North education chief criticises Ofsted

A NORTH East education leader has criticised a report which reveals almost half the schools in the country inspected this academic year have been rated “satisfactory” or “inadequate”.

Whitley Bay High School

A NORTH East education leader has criticised a report which reveals almost half the schools in the country inspected this academic year have been rated “satisfactory” or “inadequate”.

Last night, Dr John Dunford, a former head at Durham Johnston School in Durham City, described the changes made to the Ofsted inspection regime in September as unhelpful.

Yesterday, Ofsted published outcomes of inspections carried out during the autumn 2009 and spring 2010 terms.

At the start of the academic year, the official schools’ watchdog made the inspection criteria tougher and Dr Dunford warned then that schools would fall down the rankings.

Yesterday, schools minister Lord Hill said: “With almost half of schools inspected since September judged as only satisfactory or inadequate, it’s clear there is urgent need for real reform.”

But Dr Dunford, general secretary of the Association of School and College Leaders (ASCL), believes the findings are misleading and fears schools could suffer as a result.

“It must be made clear we are not comparing like with like when looking at inspection grades from this year and previous years,” he said.

“Ofsted has made no secret that it has raised the bar for schools being inspected under the new framework. It especially makes it more difficult for challenging schools to be graded well, even when the pupils are making good progress.

“The fact there are 3% fewer schools rated as outstanding does not mean school standards have fallen, but rather that Ofsted is using different criteria to judge those schools.

“Some schools will not be able to achieve an outstanding grade, regardless of how good they are, purely because of the criteria imposed.

“Schools now have to do even more to be rated outstanding. A school that was graded good in the previous framework could well be downgraded to satisfactory under the new one, even though it is offering a better quality of education.”

He added: “Of course we want schools to keep striving for higher standards, but it is not helpful to parents or schools when the basis for the grading system changes every four years.”

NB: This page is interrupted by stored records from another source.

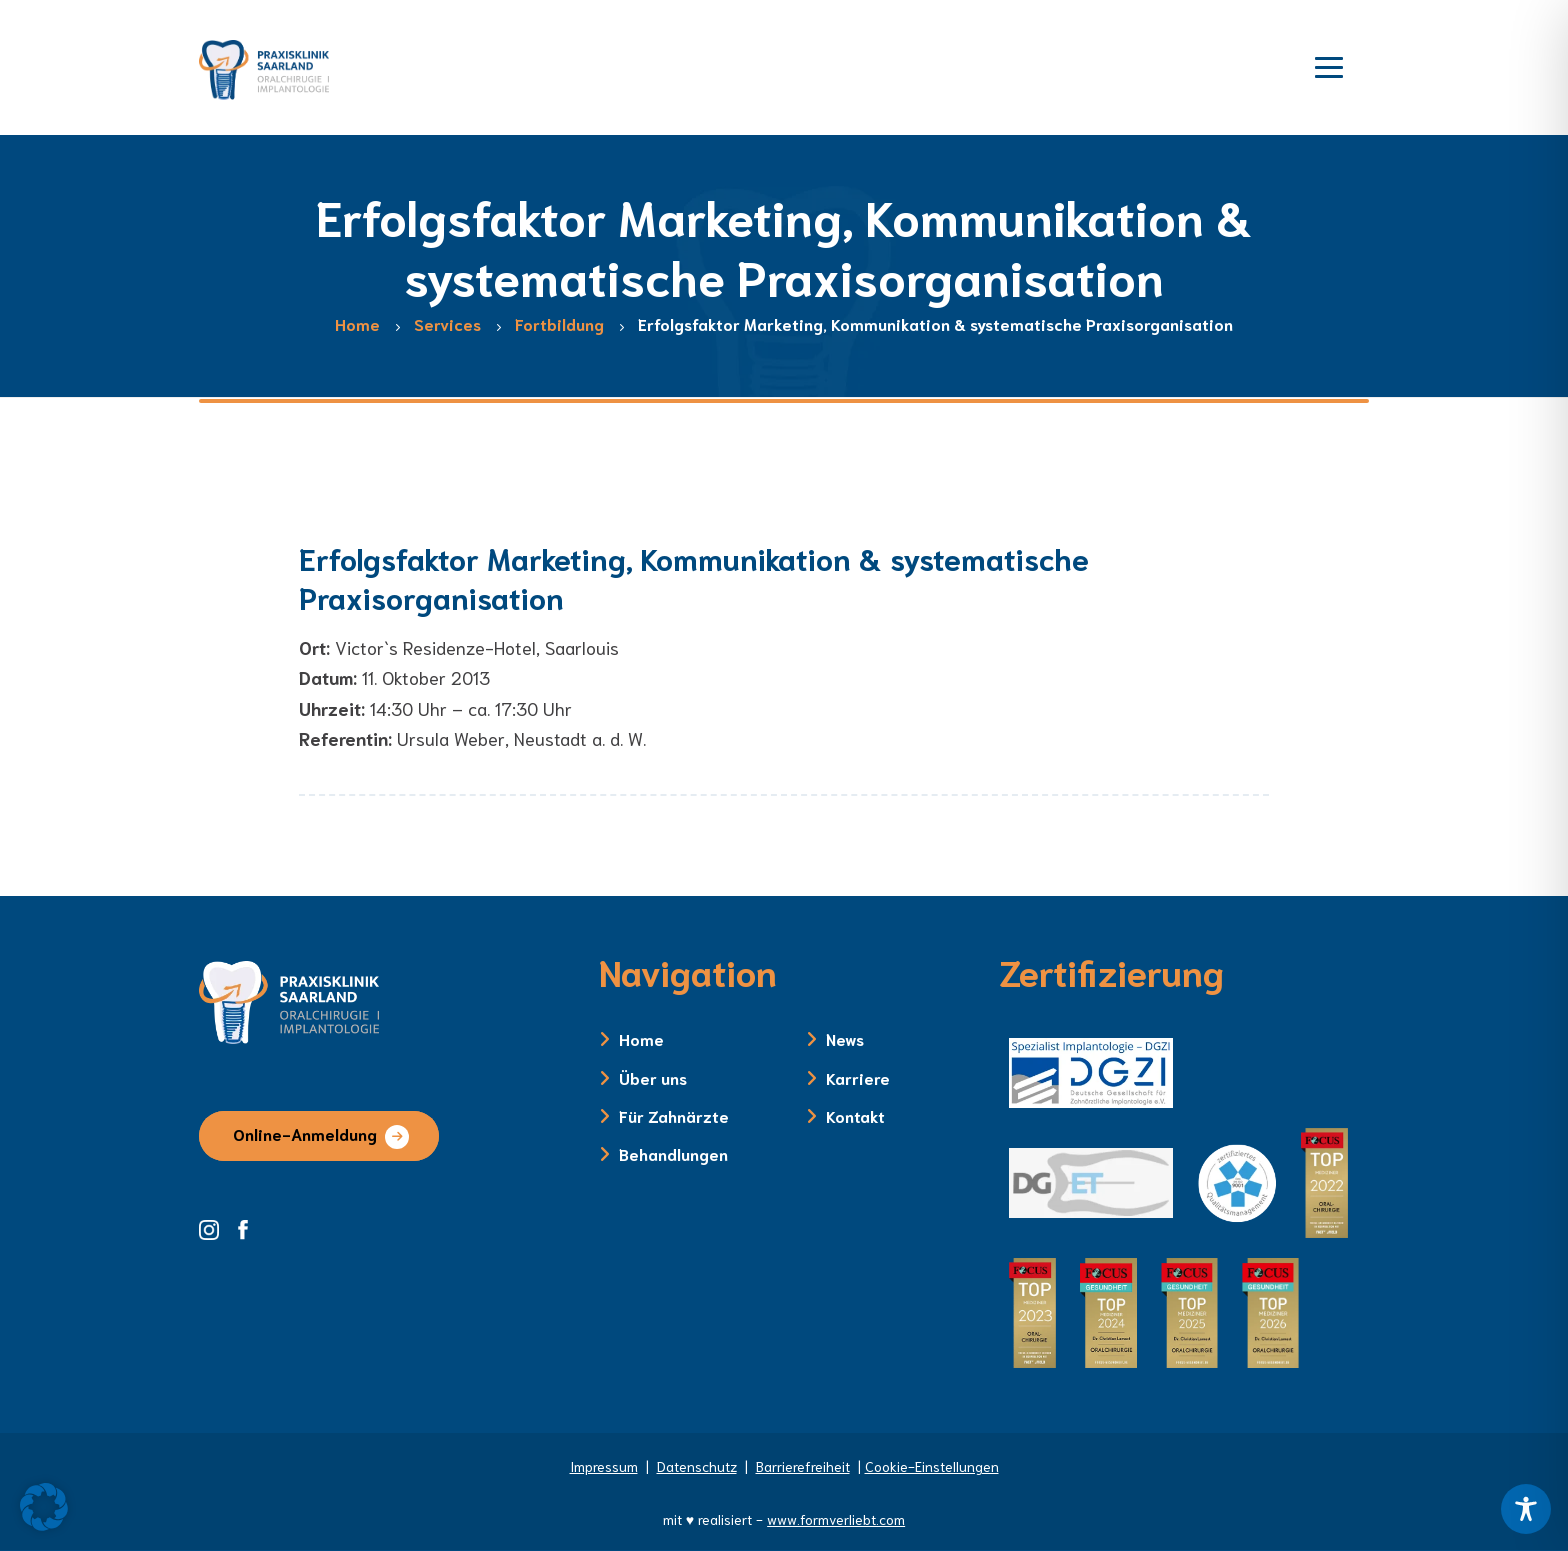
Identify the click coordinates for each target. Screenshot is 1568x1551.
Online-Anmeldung (305, 1133)
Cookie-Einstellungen (932, 1466)
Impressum (604, 1466)
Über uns (653, 1077)
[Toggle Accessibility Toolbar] (1526, 1509)
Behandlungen (673, 1153)
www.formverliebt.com (836, 1519)
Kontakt (855, 1115)
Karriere (858, 1077)
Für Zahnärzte (674, 1115)
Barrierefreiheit (803, 1466)
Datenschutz (697, 1466)
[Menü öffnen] (1329, 65)
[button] (44, 1507)
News (845, 1038)
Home (641, 1038)
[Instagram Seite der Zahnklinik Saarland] (216, 1227)
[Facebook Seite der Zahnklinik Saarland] (248, 1227)
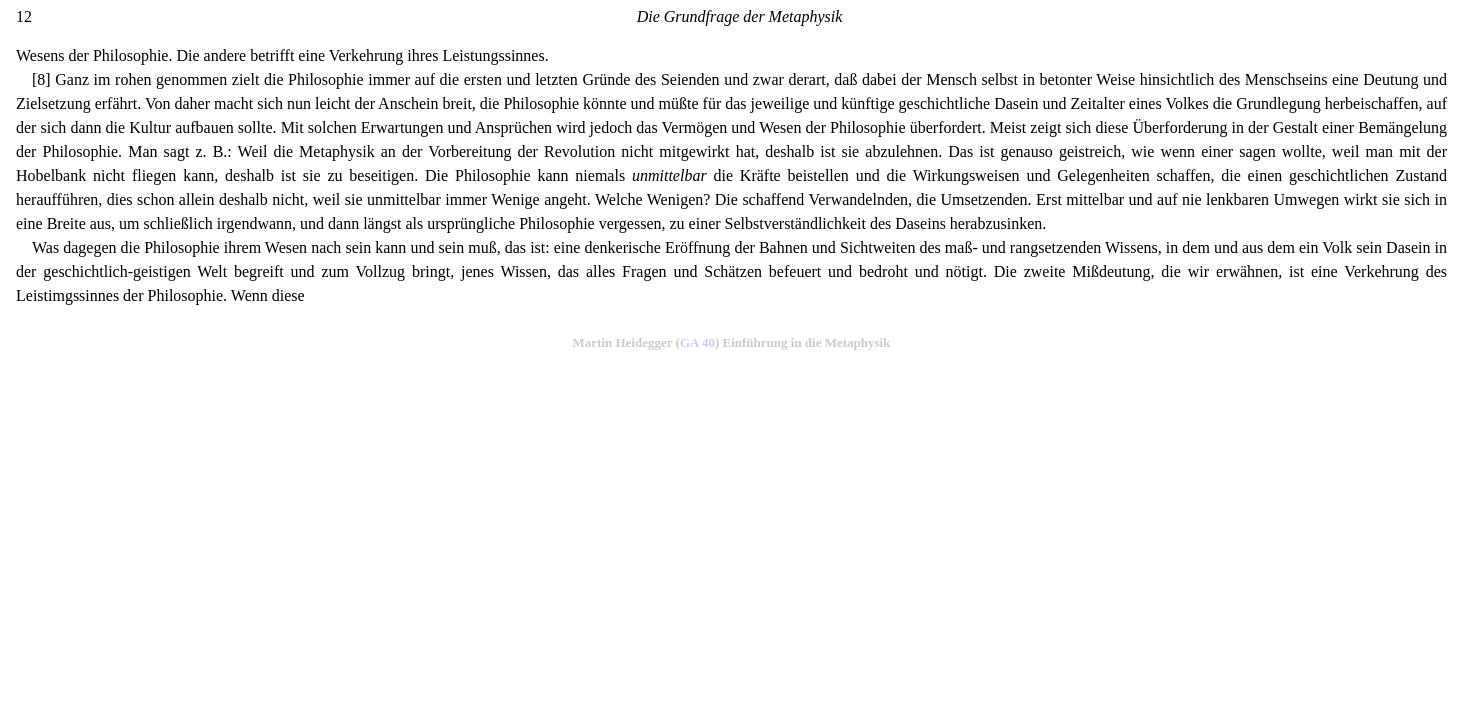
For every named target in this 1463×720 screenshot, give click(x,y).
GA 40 (697, 342)
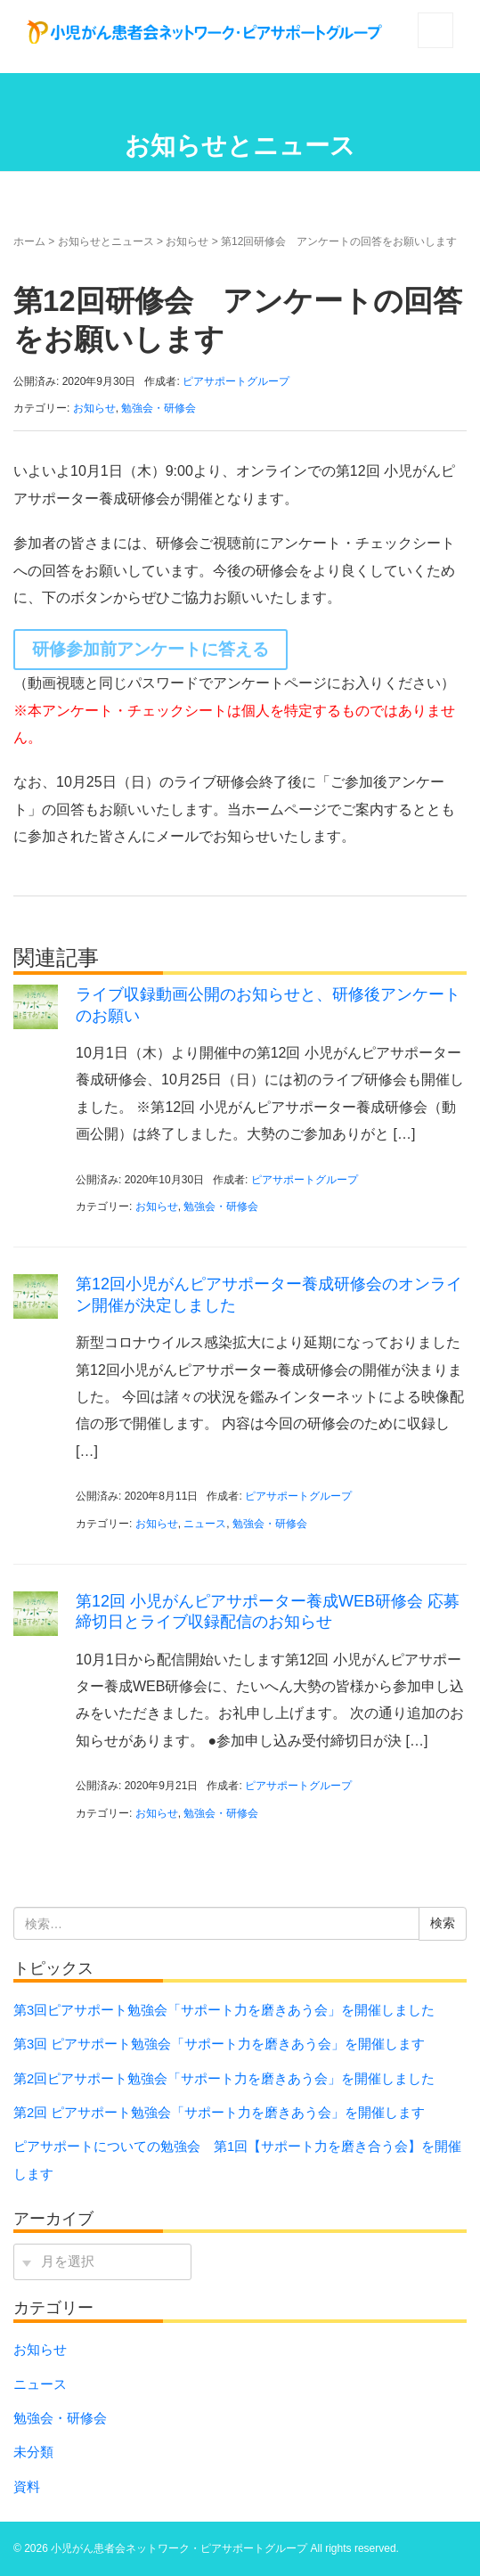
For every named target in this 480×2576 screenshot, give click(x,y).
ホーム (29, 241)
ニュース (204, 1523)
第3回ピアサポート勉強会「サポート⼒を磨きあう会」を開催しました (224, 2010)
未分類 (33, 2452)
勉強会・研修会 (158, 408)
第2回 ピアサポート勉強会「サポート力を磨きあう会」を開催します (225, 2113)
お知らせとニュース (106, 241)
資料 (26, 2487)
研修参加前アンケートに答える (150, 649)
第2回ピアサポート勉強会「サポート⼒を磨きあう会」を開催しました (224, 2079)
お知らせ (187, 241)
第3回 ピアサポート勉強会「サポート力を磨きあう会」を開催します (225, 2044)
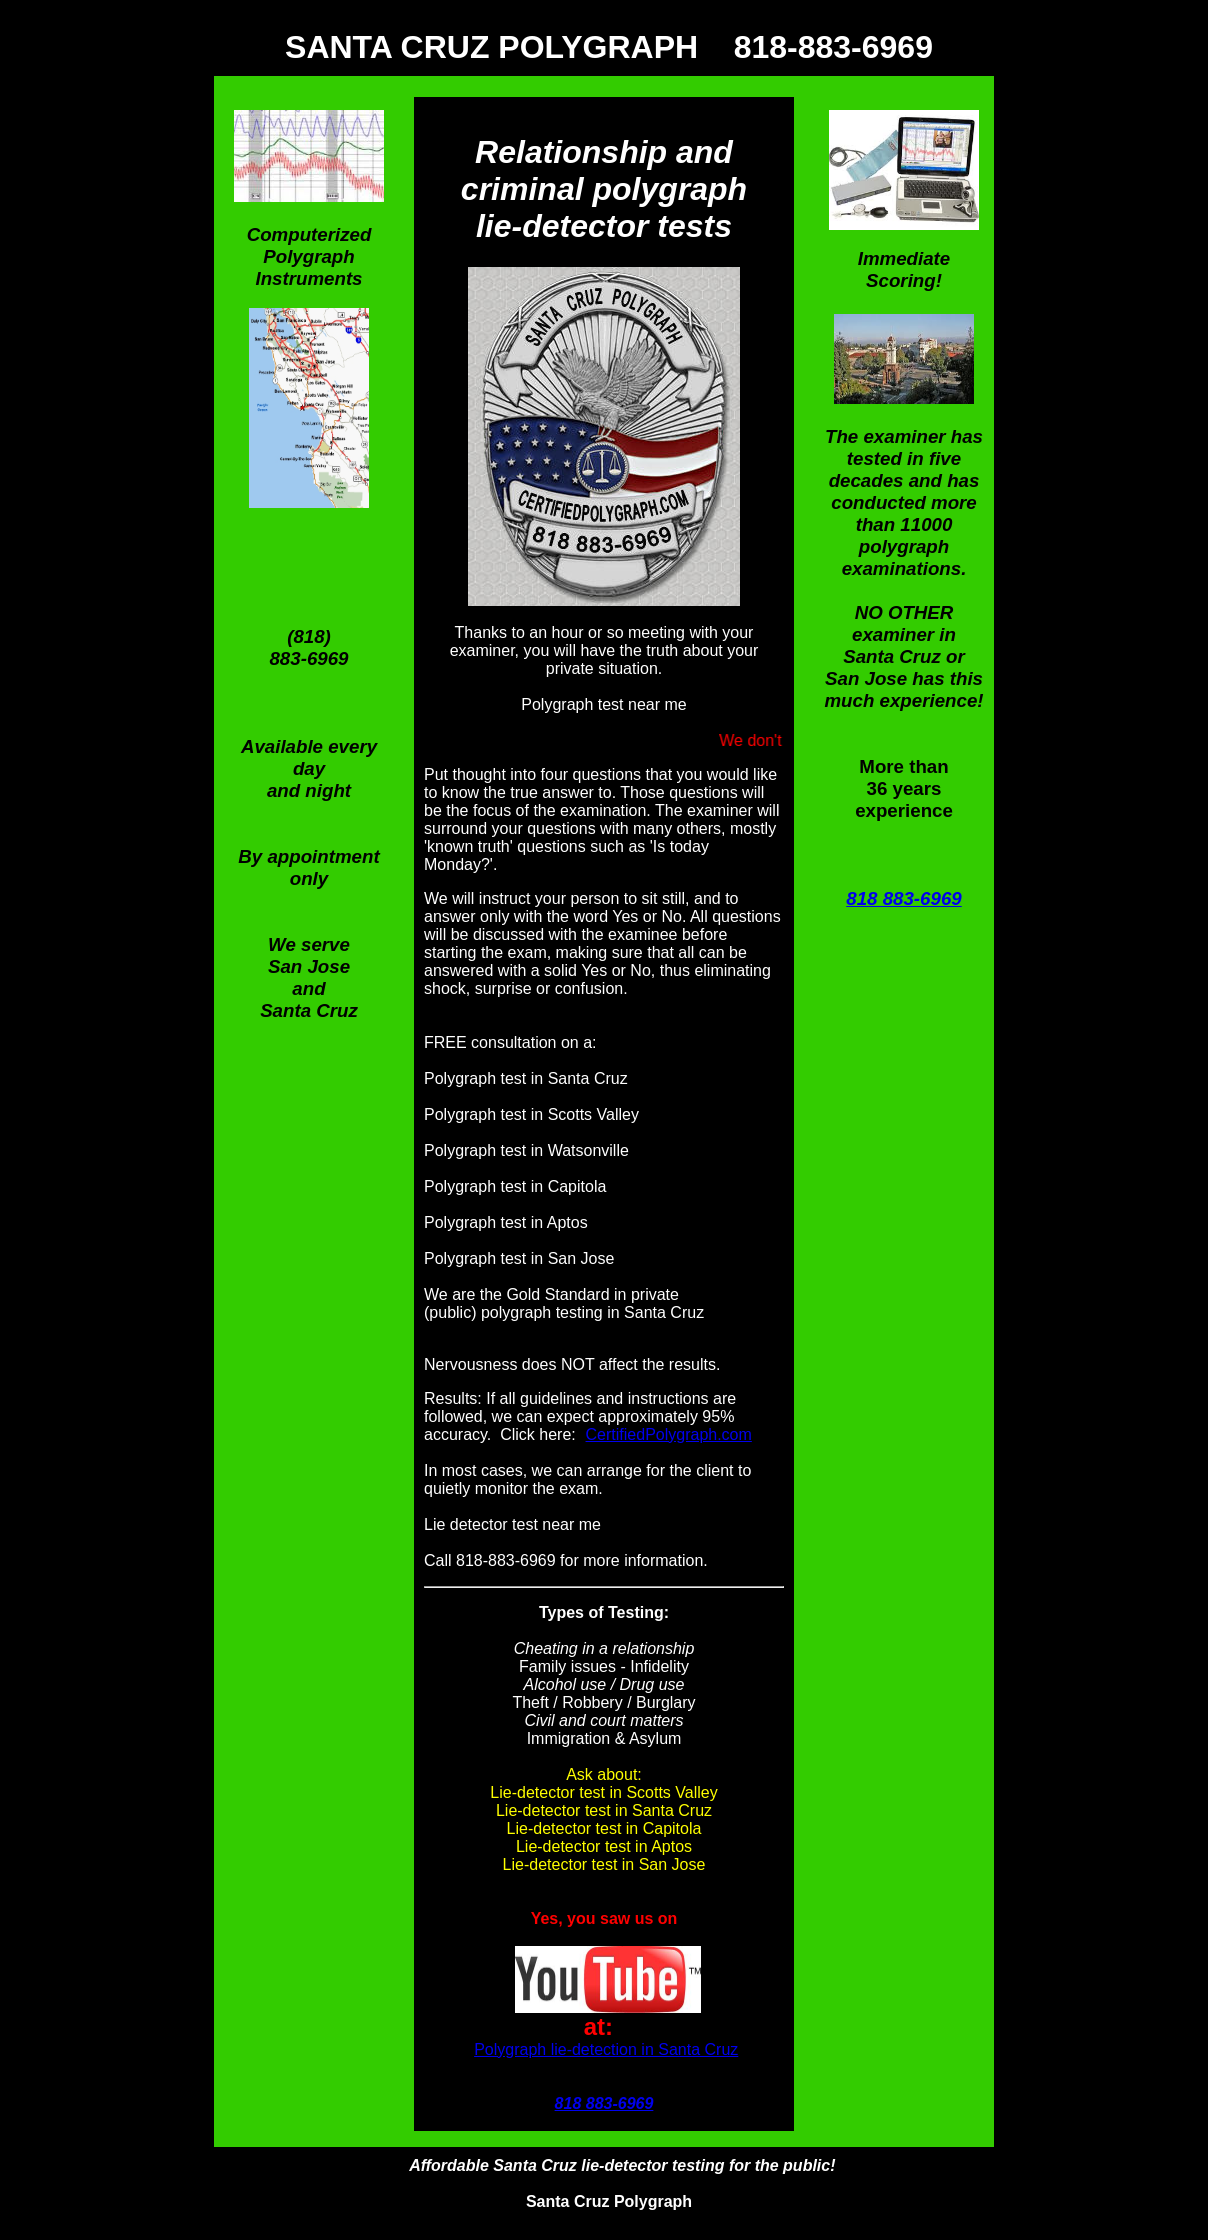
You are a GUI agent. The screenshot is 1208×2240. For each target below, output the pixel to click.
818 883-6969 (903, 898)
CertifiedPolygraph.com (669, 1434)
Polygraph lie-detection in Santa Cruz (606, 2049)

According to the data, nearly one in 10 schools nationally were declared inadequate in the autumn and spring terms and 47% of schools were judged to be either inadequate or satisfactory.

Throughout the 2008/09 school year, 4% of schools in England were declared inadequate – meaning this has more than doubled in just two terms.

Of those declared inadequate, 5% were given a notice to improve and 4% were put into special measures – the Ofsted term for a failing school, which leads to it receiving more frequent inspections.

During the two terms, 195 schools in the North East were inspected by Ofsted.

Regional figures are roughly in line with national data, with 10%, or 19 schools, rated inadequate and 35%, or 69, declared satisfactory.

At the other end of the scale 85 schools, 44%, were rated as good and 22 schools, 11%, achieved a rating of outstanding.

Jarrow School in South Tyneside was given a notice to improve last autumn and Walbottle Village Primary School in Newcastle was placed in special measures this spring.

The school blamed “unfortunate timing” for the report’s outcome, as staff and pupils were in the middle of moving premises when inspectors arrived.

Walbottle Village Primary was criticised for poor leadership, which inspectors said had led to a “decline in attainment”.

Nicola Nelson-Taylor, head at Beech Hill Primary in West Denton, is a National Leader of Education and was appointed as interim executive headteacher at Walbottle to turn around its fortunes.

A number of North East schools have bucked the trend during the last two terms and moved up the inspection scale.

Whitley Bay High School in North Tyneside achieved a clean sweep of outstanding grades in its Ofsted report this spring – making it the first secondary in England to do so this academic year.

The school’s chair of governors, Paul Mitchell, said: “For Whitley Bay High School to achieve outstanding in all 31 categories under this new and rigorous regime truly sets the school apart.” Meanwhile, Richard Coates Church of England Middle School in Ponteland, Northumberland, was rated outstanding by both Ofsted and the SIAS (Statutory Inspection of Anglican Schools). Greenside Primary School, Gateshead, was rated outstanding in its spring report – just four years after it was deemed failing.

Ofsted says under the new regime, it is focusing more on weaker schools, with good and outstanding schools inspected less frequently.

Ofsted chief inspector Christine Gilbert said: “Greater involvement for senior staff in the inspection process and more inspection time in the classroom means the new framework is helping ensure schools are better able to understand their weaknesses and areas in need of development.”